There are many methodologies for refactoring data to suit GPU computation, one of the challenges being copying data between device and host, the other challenge being representation of data (and also algorithm design) on the GPU to yield efficient use of memory bandwidth. I'll highlight 3 general approaches, focusing on ease of copying data between host and device.
Since you mention
std::vector
, you might take a look at thrust which has vector container representations that are compatible with GPU computing. However thrust won't conveniently handle vectors of vectors AFAIK, which is what I interpret to be your "3D std::vector" nomenclature. So some (non-trivial) refactoring will still be involved. And thrust still doesn't let you use a vector directly in ordinary CUDA device code, although the data they contain is usable.You could manually refactor the vector of vectors into flat (1D) arrays.
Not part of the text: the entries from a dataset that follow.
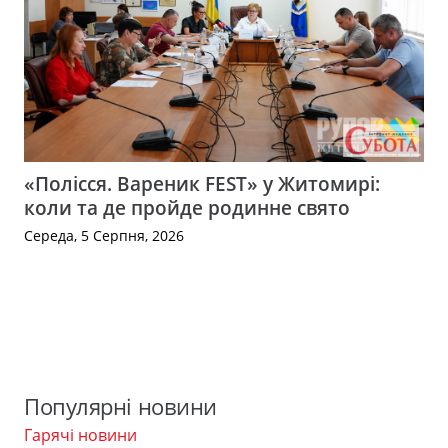
«Полісся. Вареник FEST» у Житомирі:
коли та де пройде родинне свято
Середа, 5 Серпня, 2026
Популярні новини
Гарячі новини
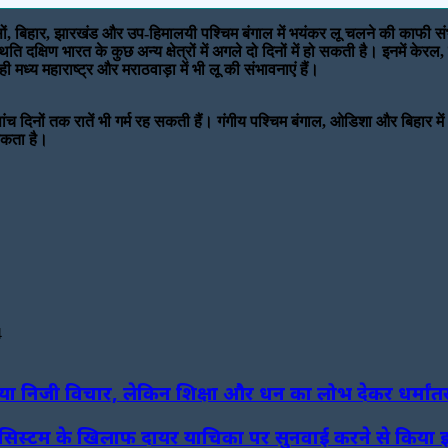
ं, बिहार, झारखंड और उप-हिमालयी पश्चिम बंगाल में भयंकर लू चलने की काफी संभावन
 दक्षिण भारत के कुछ अन्य क्षेत्रों में अगले दो दिनों में हो सकती है। इनमें क
ध्य महाराष्ट्र और मराठवाड़ा में भी लू की संभावनाएं हैं।
पांच दिनों तक रातें भी गर्म रह सकती हैं। गंगीय पश्चिम बंगाल, ओडिशा और बिहार मे
 सकता है।
4
ाया निजी विचार, लेकिन शिक्षा और धन का लोभ देकर धर्मां
लेजियम सिस्टम के खिलाफ दायर याचिका पर सुनवाई करने से किया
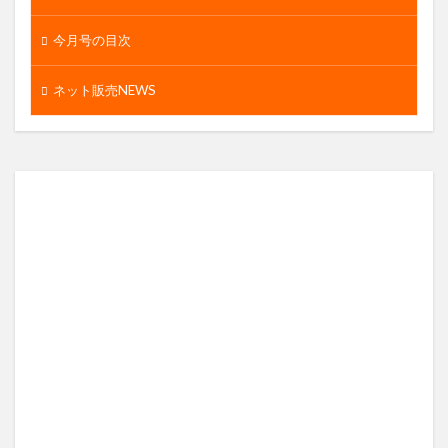
今月号の目次
ネット販売NEWS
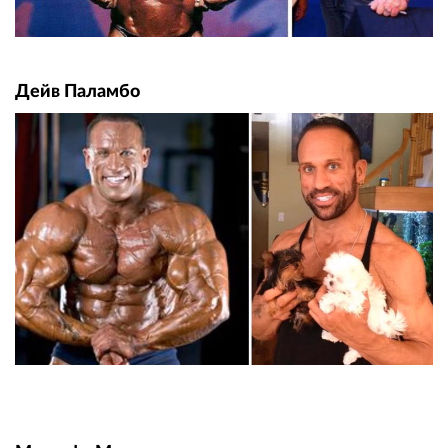
Дейв Паламбо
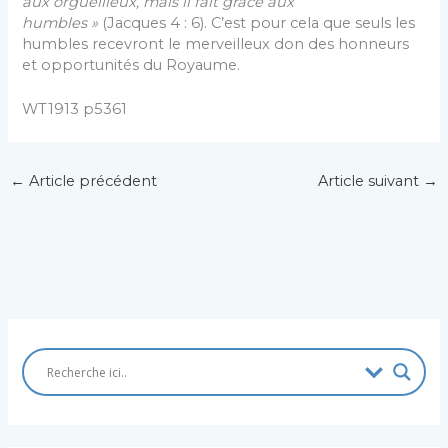
aux orgueilleux, mais il fait grâce aux
humbles »
(Jacques 4 : 6). C’est pour cela que seuls les
humbles recevront le merveilleux don des honneurs
et opportunités du Royaume.
WT1913 p5361
←
Article précédent
Article suivant
→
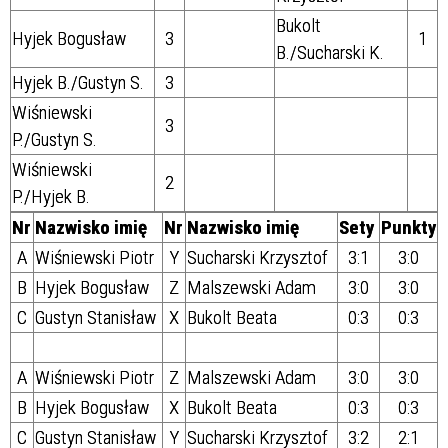
Bukolt
Hyjek Bogusław
3
1
B./Sucharski K.
Hyjek B./Gustyn S.
3
Wiśniewski
3
P./Gustyn S.
Wiśniewski
2
P./Hyjek B.
Nr
Nazwisko imię
Nr
Nazwisko imię
Sety
Punkty
A
Wiśniewski Piotr
Y
Sucharski Krzysztof
3:1
3:0
B
Hyjek Bogusław
Z
Malszewski Adam
3:0
3:0
C
Gustyn Stanisław
X
Bukolt Beata
0:3
0:3
A
Wiśniewski Piotr
Z
Malszewski Adam
3:0
3:0
B
Hyjek Bogusław
X
Bukolt Beata
0:3
0:3
C
Gustyn Stanisław
Y
Sucharski Krzysztof
3:2
2:1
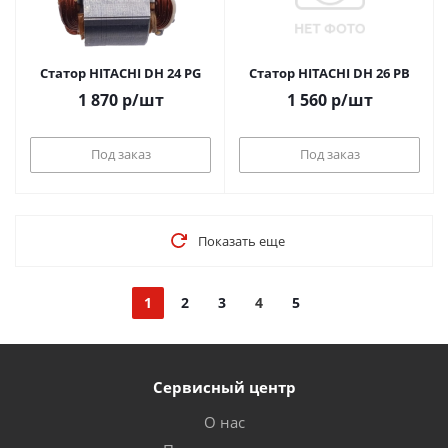
Статор HITACHI DH 24 PG
Статор HITACHI DH 26 PB
1 870
р
/шт
1 560
р
/шт
Под заказ
Под заказ
Показать еще
1
2
3
4
5
Сервисный центр
О нас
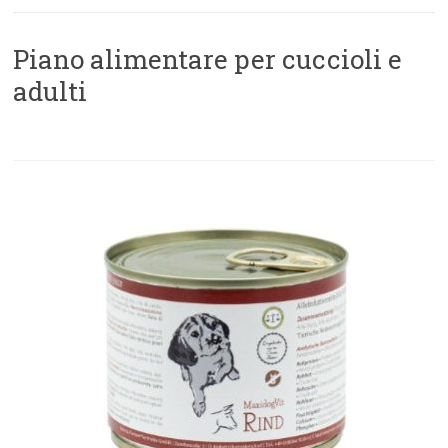
Piano alimentare per cuccioli e
adulti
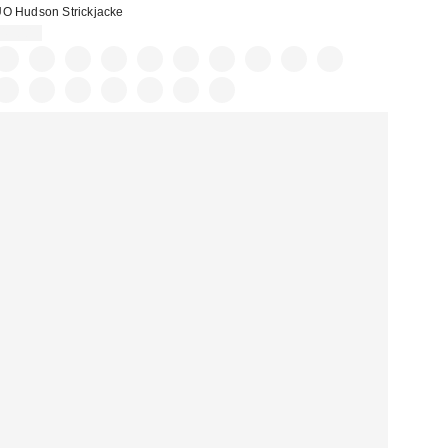
O Hudson Strickjacke
49,00 €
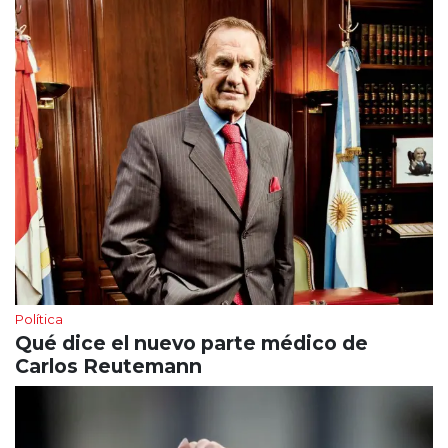
Política
Qué dice el nuevo parte médico de
Carlos Reutemann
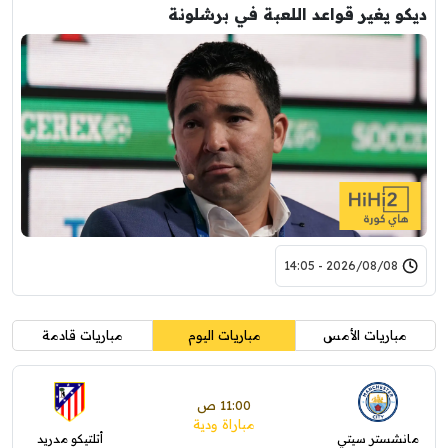
ديكو يغير قواعد اللعبة في برشلونة
2026/08/08 - 14:05
مباريات الأمس
مباريات اليوم
مباريات قادمة
11:00 ص
مباراة ودية
مانشستر سيتي
أتلتيكو مدريد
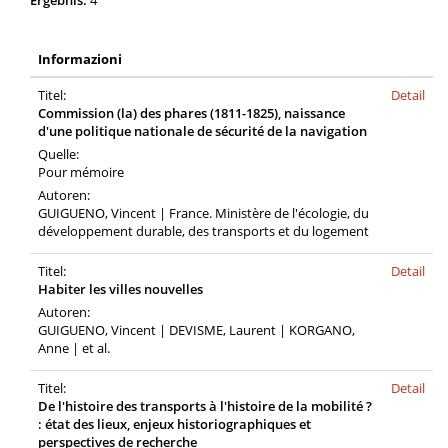
Ergebnis:
4
Informazioni
Titel:
Detail
Commission (la) des phares (1811-1825), naissance
d'une politique nationale de sécurité de la navigation
Quelle:
Pour mémoire
Autoren:
GUIGUENO, Vincent | France. Ministère de l'écologie, du
développement durable, des transports et du logement
Titel:
Detail
Habiter les villes nouvelles
Autoren:
GUIGUENO, Vincent | DEVISME, Laurent | KORGANO,
Anne | et al.
Titel:
Detail
De l'histoire des transports à l'histoire de la mobilité ?
: état des lieux, enjeux historiographiques et
perspectives de recherche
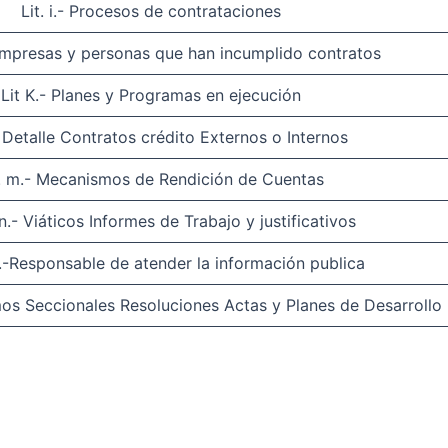
Lit. i.- Procesos de contrataciones
- Empresas y personas que han incumplido contratos
Lit K.- Planes y Programas en ejecución
.- Detalle Contratos crédito Externos o Internos
t. m.- Mecanismos de Rendición de Cuentas
 n.- Viáticos Informes de Trabajo y justificativos
o.-Responsable de atender la información publica
mos Seccionales Resoluciones Actas y Planes de Desarrollo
You'll need one array for the data elements (length = total number of elements contained in your "3D" std::vector), plus one or more additional (1D) vectors to store the start (and implicitly the end) points of each individual sub-vector. Yes, folks will say this is inefficient because it involves indirection or pointer chasing, but so does the use of vector containers on the host. I would suggest that getting your algorithm working first is more important than worrying about one level of indirection in some aspects of your data access.
as you point out, the "deep-copy" issue with CUDA can be a tedious one. It's pretty new, but you might want to take a look at Unified Memory, which is available on 64-bit windows and linux platforms, under CUDA 6, with a Kepler (cc 3.0) or newer GPU. With C++ especially, UM can be very powerful because we can extend operators like
new
under the hood and provide almost seamless usage of UM for shared host/device allocations.